- WHAT THIS TASK INVOLVES: Report each line of the entries below that includes "Beke".

Page-level text extractions:

● ● ● ● ● ● ●

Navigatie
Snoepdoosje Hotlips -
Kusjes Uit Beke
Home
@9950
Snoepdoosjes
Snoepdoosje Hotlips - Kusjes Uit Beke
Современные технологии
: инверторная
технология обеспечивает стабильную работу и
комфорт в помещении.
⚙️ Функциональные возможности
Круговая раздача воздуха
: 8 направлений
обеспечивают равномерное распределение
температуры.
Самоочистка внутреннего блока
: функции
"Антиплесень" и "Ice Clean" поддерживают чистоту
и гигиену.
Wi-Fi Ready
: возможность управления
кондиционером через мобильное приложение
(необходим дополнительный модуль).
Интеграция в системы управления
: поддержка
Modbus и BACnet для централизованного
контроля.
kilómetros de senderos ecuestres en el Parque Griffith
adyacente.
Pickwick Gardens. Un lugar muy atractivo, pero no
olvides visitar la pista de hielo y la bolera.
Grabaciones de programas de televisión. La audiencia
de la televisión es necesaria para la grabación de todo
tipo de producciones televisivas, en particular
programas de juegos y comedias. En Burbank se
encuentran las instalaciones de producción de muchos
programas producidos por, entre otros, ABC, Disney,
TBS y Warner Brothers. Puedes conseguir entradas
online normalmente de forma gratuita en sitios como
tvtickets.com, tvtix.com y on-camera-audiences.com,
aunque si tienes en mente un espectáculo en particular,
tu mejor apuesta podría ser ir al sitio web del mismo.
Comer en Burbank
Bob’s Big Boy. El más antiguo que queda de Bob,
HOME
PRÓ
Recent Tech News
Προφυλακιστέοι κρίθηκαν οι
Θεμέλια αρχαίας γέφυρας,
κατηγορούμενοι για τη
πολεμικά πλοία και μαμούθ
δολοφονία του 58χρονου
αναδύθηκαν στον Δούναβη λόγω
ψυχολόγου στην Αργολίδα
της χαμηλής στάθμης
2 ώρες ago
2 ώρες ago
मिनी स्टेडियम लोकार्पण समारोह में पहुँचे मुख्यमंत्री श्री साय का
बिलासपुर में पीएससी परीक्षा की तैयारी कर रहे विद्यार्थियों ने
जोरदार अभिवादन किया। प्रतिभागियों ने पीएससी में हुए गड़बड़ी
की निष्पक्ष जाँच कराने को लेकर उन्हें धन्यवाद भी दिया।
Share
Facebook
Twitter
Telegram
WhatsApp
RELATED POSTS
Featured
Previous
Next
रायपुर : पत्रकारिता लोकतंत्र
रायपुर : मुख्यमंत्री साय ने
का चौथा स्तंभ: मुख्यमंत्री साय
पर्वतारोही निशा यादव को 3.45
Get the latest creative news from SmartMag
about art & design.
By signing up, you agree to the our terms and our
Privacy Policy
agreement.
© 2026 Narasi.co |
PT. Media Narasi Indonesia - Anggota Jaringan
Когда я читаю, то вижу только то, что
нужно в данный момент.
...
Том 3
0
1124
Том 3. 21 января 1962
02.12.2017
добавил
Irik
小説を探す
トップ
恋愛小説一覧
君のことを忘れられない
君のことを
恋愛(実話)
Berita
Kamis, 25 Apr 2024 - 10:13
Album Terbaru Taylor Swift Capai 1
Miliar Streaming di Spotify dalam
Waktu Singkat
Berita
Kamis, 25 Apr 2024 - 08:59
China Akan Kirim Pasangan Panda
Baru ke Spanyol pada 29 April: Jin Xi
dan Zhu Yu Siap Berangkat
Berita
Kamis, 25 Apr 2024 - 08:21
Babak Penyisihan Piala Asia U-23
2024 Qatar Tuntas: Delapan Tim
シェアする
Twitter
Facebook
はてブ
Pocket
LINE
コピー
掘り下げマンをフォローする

● ● ● ● ● ● ●

- ANSWER SPACE:
Kusjes Uit Beke
Snoepdoosje Hotlips - Kusjes Uit Beke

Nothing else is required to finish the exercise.